Keills Chapel sits up on a peninsular stretching out along the west side of Loch Sween. It dates from the 13th century but it is thought that people began worshipping here in the 8th century.
As with Kilmory Knap Chapel across Loch Sween, this chapel does not have a direct link to the story of Colmcille. But it does show that Christians were living here during the centuries after his death.
The chapel is home to a large collection of early and late medieval stones. The most striking is the Keills Cross which stands 2 metres tall.
From the chapel, there are stunning views of the sea loch and the islands of Islay and Jura.

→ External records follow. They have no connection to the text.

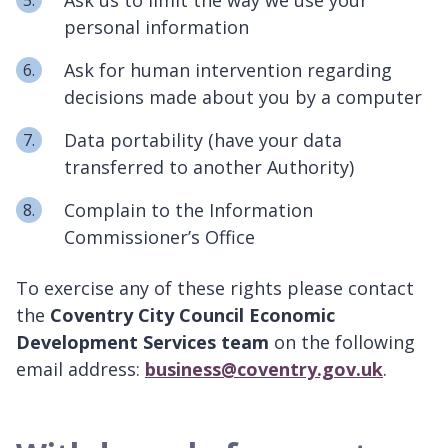
personal information
Ask for human intervention regarding
decisions made about you by a computer
Data portability (have your data
transferred to another Authority)
Complain to the Information
Commissioner’s Office
To exercise any of these rights please contact
the
Coventry City Council Economic
Development Services team
on the following
email address:
business@coventry.gov.uk
.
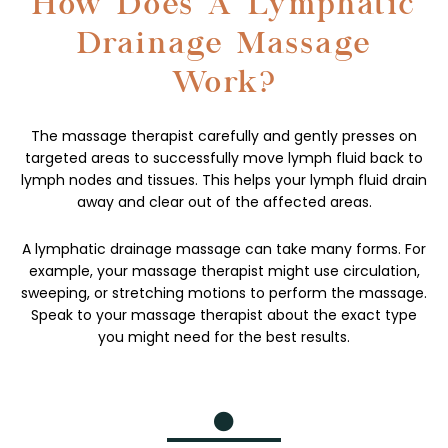
How Does A Lymphatic
Drainage Massage
Work?
The massage therapist carefully and gently presses on
targeted areas to successfully move lymph fluid back to
lymph nodes and tissues. This helps your lymph fluid drain
away and clear out of the affected areas.
A lymphatic drainage massage can take many forms. For
example, your massage therapist might use circulation,
sweeping, or stretching motions to perform the massage.
Speak to your massage therapist about the exact type
you might need for the best results.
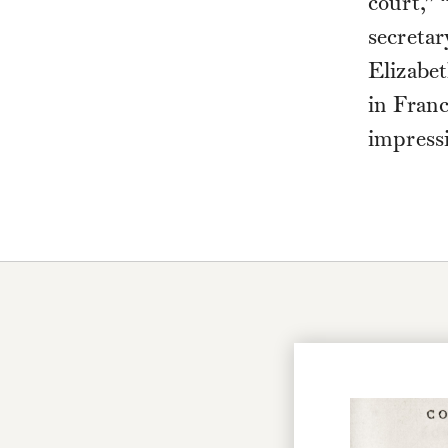
court,” 
secretar
Elizabet
in Fran
impress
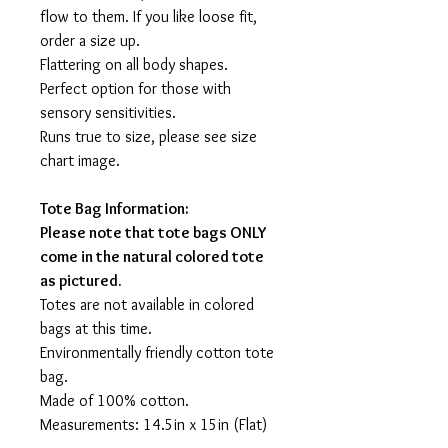
flow to them. If you like loose fit,
order a size up.
Flattering on all body shapes.
Perfect option for those with
sensory sensitivities.
Runs true to size, please see size
chart image.
Tote Bag Information:
Please note that tote bags ONLY
come in the natural colored tote
as pictured.
Totes are not available in colored
bags at this time.
Environmentally friendly cotton tote
bag.
Made of 100% cotton.
Measurements: 14.5in x 15in (Flat)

With its simple rectangular shape, the chapel is similar to many built in the Western Highlands. The walls would have been covered both inside and outside with render and possibly some painted decoration.
The Keills Cross dates from the late 8th or early 9th century, reflecting the presence of Christian worshippers on this site.
The cross is carved on one side only. Four lions surround a central circular boss with St Michael represented above and a seated saint sitting below, at the top of the shaft. Below there are panels of interlace decoration and leaf scrolls.
There are graveslabs and crosses on display inside the chapel. Many are carved with decorative patterns, swords and symbols linked to the people commemorated in the stonework.
The Keills Cross was originally positioned on the slope beside the chapel. A replica marks the position of the cross, northwest of the chapel.